What needs to be done
Determine how many lines in the records hold the word "Zilveren". Return the number alone.

Given data
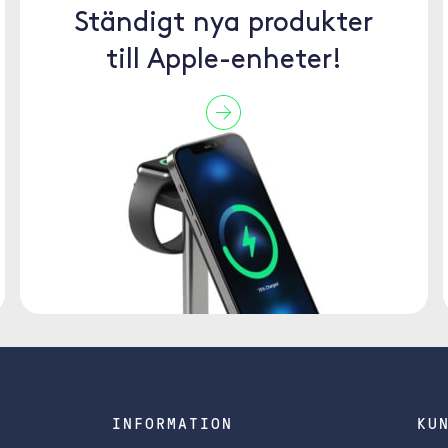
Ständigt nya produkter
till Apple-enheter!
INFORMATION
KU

---

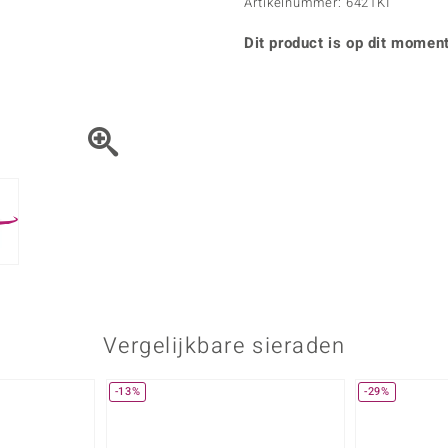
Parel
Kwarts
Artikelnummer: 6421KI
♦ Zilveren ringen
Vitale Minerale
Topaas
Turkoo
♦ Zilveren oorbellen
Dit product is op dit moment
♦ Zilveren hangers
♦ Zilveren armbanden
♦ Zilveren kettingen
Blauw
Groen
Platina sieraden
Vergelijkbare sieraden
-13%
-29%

Written answer
5